Yemen air raids halted to boost peace efforts: Saudi-led forces

Saudi-led coalition spokesman says de-escalation aimed at ‘preparing the political ground for a peace process in Yemen’.

Smoke rises in Sanaa amid reports that the Saudi Arabia-led coalition struck a Houthi armoured division [Mohammed Huwais/AFP]

The Saudi Arabia-led coalition fighting the Houthi rebels in Yemen has said it has stopped carrying out attacks to pave the way for a peaceful settlement to the conflict.

The move comes amid growing diplomatic efforts for a ceasefire agreement after more than six years of devastating war.

It also followed reports that the coalition had struck a Houthi armoured division near the rebel-held capital Sanaa on Thursday. Correspondents with the AFP news agency in the city heard loud explosions and saw smoke rising in the sky. The Houthis did not immediately comment on the explosion.

Coalition spokesman Turki al-Maliki told Saudi state television that “no military operation has been carried out in the vicinity of Sanaa or any other Yemeni cities in the past period”.

The de-escalation is aimed at “preparing the political ground for a peace process in Yemen”, he said.

The Saudi Arabia-led coalition intervened to support the Yemeni government in 2015 after the Houthis had captured Sanaa the previous year, forcing the government to flee.

The war in Yemen has led to what the United Nations has described as the world’s worst humanitarian crisis, with tens of thousands killed, millions displaced and two-thirds of its 30 million population dependent on aid.

Marib offensive

Al-Maliki’s comments came amid a months-long Houthi offensive to seize Marib city and its surrounding oilfields – the last significant pocket of government-held territory in northern Yemen.

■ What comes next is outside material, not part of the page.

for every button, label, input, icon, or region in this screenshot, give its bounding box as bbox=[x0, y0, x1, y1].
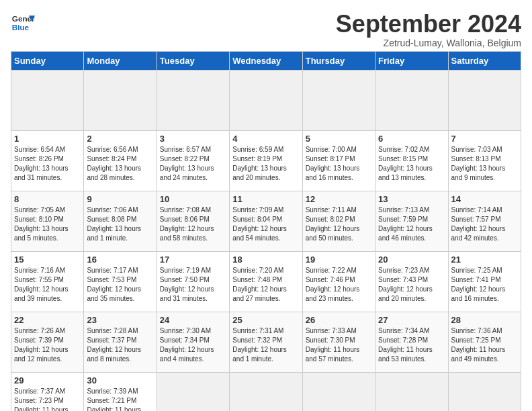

Marib’s loss to the Houthis would be a big blow for Yemen’s government and could unleash a humanitarian disaster.

Diplomatic efforts have intensified this week. UN envoy Martin Griffiths held talks in Iran with the country’s foreign minister on a two-day visit, the second one this year, his office tweeted on Thursday.

Earlier this month, Omani officials visited Sanaa to try to convince the rebels to accept a ceasefire, according to rebel sources.

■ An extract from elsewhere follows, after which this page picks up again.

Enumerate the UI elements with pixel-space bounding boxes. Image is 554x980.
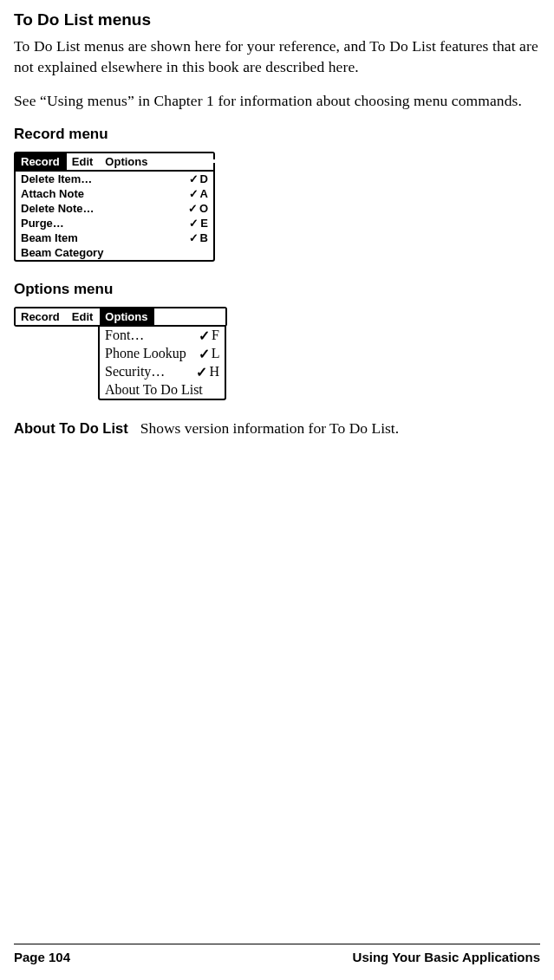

Oman’s Foreign Minister Badr Albusaidi arrived in the Saudi capital Riyadh for talks on Wednesday.

In another sign of progress in peace efforts, Houthi officials have begun repairing roads near Sanaa airport, local sources told AFP, indicating that the facility could soon be reopened.

The Saudi Arabia-led coalition has controlled Yemen’s airspace since 2015. The Houthis have repeatedly demanded the reopening of Sanaa airport before any ceasefire.

Industry sources told Reuters news agency that construction work had begun in some parts of the airport, which has been targeted dozens of times by coalition air raids. The military alliance says the facility is used for arms smuggling, which the Houthis have denied.

Airport director Khaled al-Shayef said in a Twitter post on Wednesday that he met Yemeni airlines to discuss maintenance and equipment at the airport, and also held talks with the Yemen Oil Company on fuel supplies for aircraft.

The effort to secure peace in Yemen comes after Saudi Arabia and regional rival Iran restarted talks in April, with their first high-level meeting since Riyadh cut diplomatic ties with Tehran in 2016.